Lexicon-Level Contrastive Visual-Grounding Improves Language Modeling
This addresses the issue of making language models more accurate and human-like by incorporating visual supervision, offering a novel approach to grounded language learning.
The paper tackles the problem of language models lacking multimodal supervision by introducing LexiContrastive Grounding (LCG), a method that uses visual grounding to improve textual representations, resulting in outperforming standard and vision-language models on benchmarks and reducing perplexity by around 5% on language modeling tasks.

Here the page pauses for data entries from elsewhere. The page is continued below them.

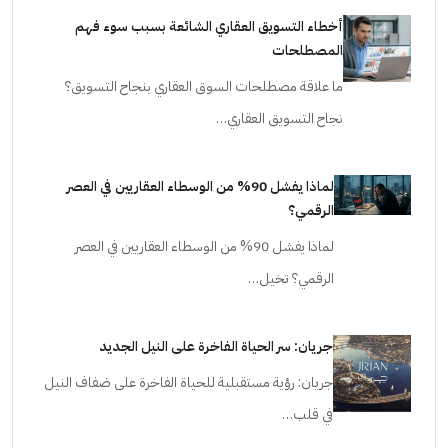
أخطاء التسويق العقاري الشائعة بسبب سوء فهم
المصطلحات
ما علاقة مصطلحات السوق العقاري بنجاح التسويق؟
نجاح التسويق العقاري…
لماذا يفشل 90% من الوسطاء العقاريين في العصر
الرقمي؟
لماذا يفشل 90% من الوسطاء العقاريين في العصر
الرقمي؟ تخيل…
جريان: سر الحياة الفاخرة على النيل الجديد
جريان: رؤية مستقبلية للحياة الفاخرة على ضفاف النيل
في قلب…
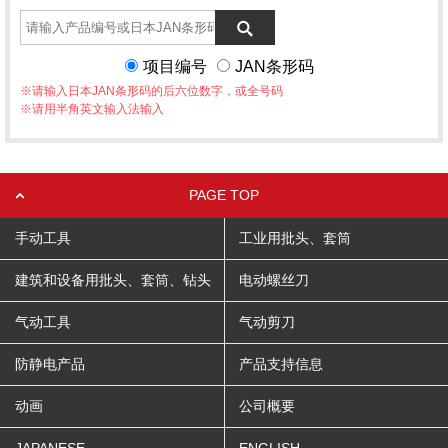
项目编号
JAN条形码
※请输入日本JAN条形码的后六位数字，或全号码
※请用半角英文输入法输入
PAGE TOP
手动工具
工业用批头、套筒
建筑和设备用批头、套筒、钻头
电动螺丝刀
气动工具
气动剪刀
防静电产品
产品支持信息
动画
公司概要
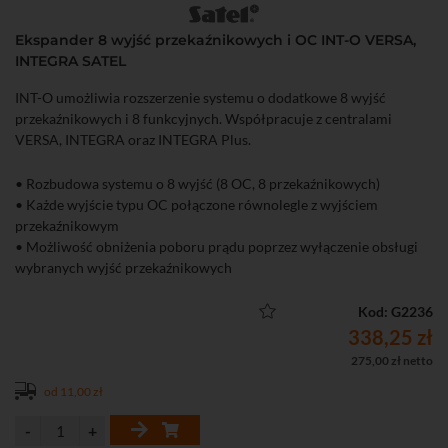
Ekspander 8 wyjść przekaźnikowych i OC INT-O VERSA,
INTEGRA SATEL
INT-O umożliwia rozszerzenie systemu o dodatkowe 8 wyjść
przekaźnikowych i 8 funkcyjnych. Współpracuje z centralami
VERSA, INTEGRA oraz INTEGRA Plus.
• Rozbudowa systemu o 8 wyjść (8 OC, 8 przekaźnikowych)
• Każde wyjście typu OC połączone równolegle z wyjściem
przekaźnikowym
• Możliwość obniżenia poboru prądu poprzez wyłączenie obsługi
wybranych wyjść przekaźnikowych
• Kompatybilność: INTEGRA, INTEGRA Plus, VERSA, VERSA Plus,
PERFECTA, PERFECTA-T, ACCO-NT
Kod: G2236
338,25 zł
275,00 zł netto
od 11,00 zł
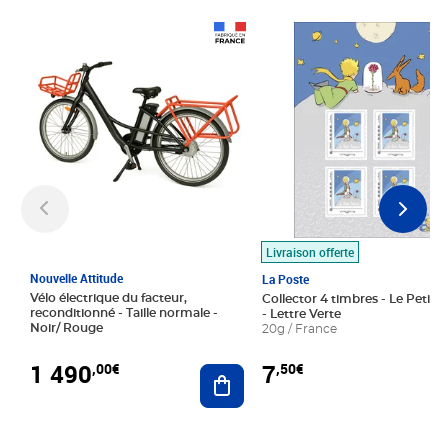
Prix 1 490,00€
Prix 7,50€
Livraison offerte
Nouvelle Attitude
La Poste
Vélo électrique du facteur,
Collector 4 timbres - Le Petit P
reconditionné - Taille normale -
- Lettre Verte
Noir/ Rouge
20g / France
1 490
7
,00€
,50€
Ajouter au panier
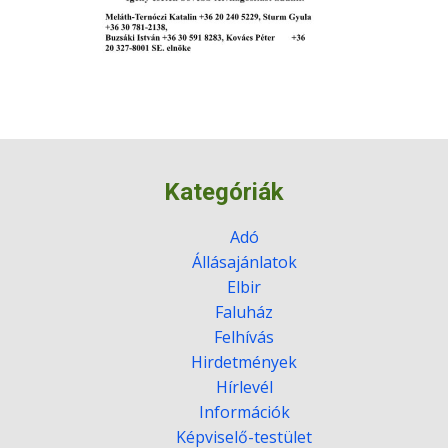
Kategóriák
Adó
Állásajánlatok
Elbir
Faluház
Felhívás
Hirdetmények
Hírlevél
Információk
Képviselő-testület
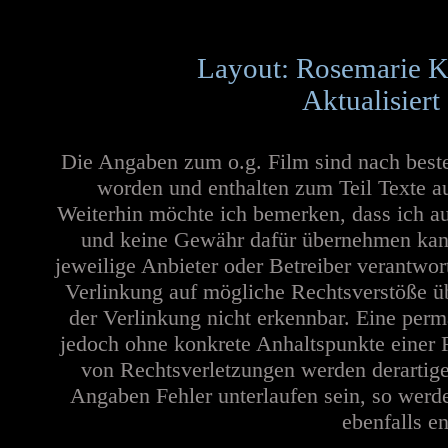
Layout: Rosemarie K
Aktualisiert
Die Angaben zum o.g. Film sind nach best
worden und enthalten zum Teil Texte a
Weiterhin möchte ich bemerken, dass ich au
und keine Gewähr dafür übernehmen kann. 
jeweilige Anbieter oder Betreiber verantwor
Verlinkung auf mögliche Rechtsverstöße üb
der Verlinkung nicht erkennbar. Eine perma
jedoch ohne konkrete Anhaltspunkte einer 
von Rechtsverletzungen werden derartige
Angaben Fehler unterlaufen sein, so werd
ebenfalls en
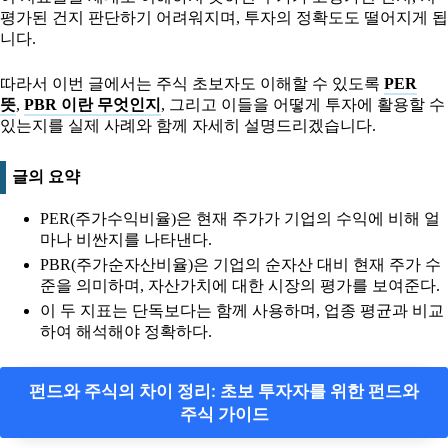
평가된 건지 판단하기 어려워지며, 투자의 정확도도 떨어지게 됩
니다.
따라서 이번 글에서는 주식 초보자도 이해할 수 있도록
PER
뜻
,
PBR 이란 무엇인지
, 그리고 이들을 어떻게 투자에 활용할 수
있는지를 실제 사례와 함께 자세히 설명드리겠습니다.
글의 요약
PER(주가수익비율)은 현재 주가가 기업의 수익에 비해 얼
마나 비싼지를 나타낸다.
PBR(주가순자산비율)은 기업의 순자산 대비 현재 주가 수
준을 의미하며, 자산가치에 대한 시장의 평가를 보여준다.
이 두 지표는 단독보다는 함께 사용하며, 업종 평균과 비교
하여 해석해야 정확하다.
펀드와 주식의 차이 정리: 초보 투자자를 위한 펀드와
주식 가이드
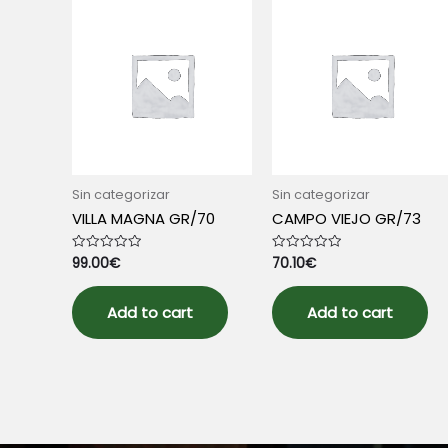
Sin categorizar
Sin categorizar
VILLA MAGNA GR/70
CAMPO VIEJO GR/73
99.00
€
70.10
€
Rated
Rated
0
0
out
out
of
of
5
5
Add to cart
Add to cart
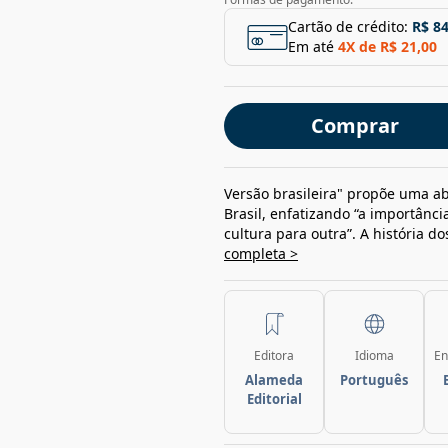
Cartão de crédito:
R$ 84
Em até
4
X de
R$ 21,00
Comprar
Versão brasileira" propõe uma ab
Brasil, enfatizando “a importânc
cultura para outra”. A história do
completa >
Editora
Idioma
En
Alameda
Português
Editorial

Today's most accurate language models are trained on orders of magnitude more language data than human language learners receive - but with no supervision from other sensory modalities that play a crucial role in human learning. Can we make LMs' representations and predictions more accurate (and more human-like) with more ecologically plausible supervision? This paper describes LexiContrastive Grounding (LCG), a grounded language learning procedure that leverages visual supervision to improve textual representations. LexiContrastive Grounding combines a next token prediction strategy with a contrastive visual grounding objective, focusing on early-layer representations that encode lexical information. Across multiple word-learning and sentence-understanding benchmarks, LexiContrastive Grounding not only outperforms standard language-only models in learning efficiency, but also improves upon vision-and-language learning procedures including CLIP, GIT, Flamingo, and Vokenization. Moreover, LexiContrastive Grounding improves perplexity by around 5% on multiple language modeling tasks. This work underscores the potential of incorporating visual grounding into language models, aligning more closely with the multimodal nature of human language acquisition.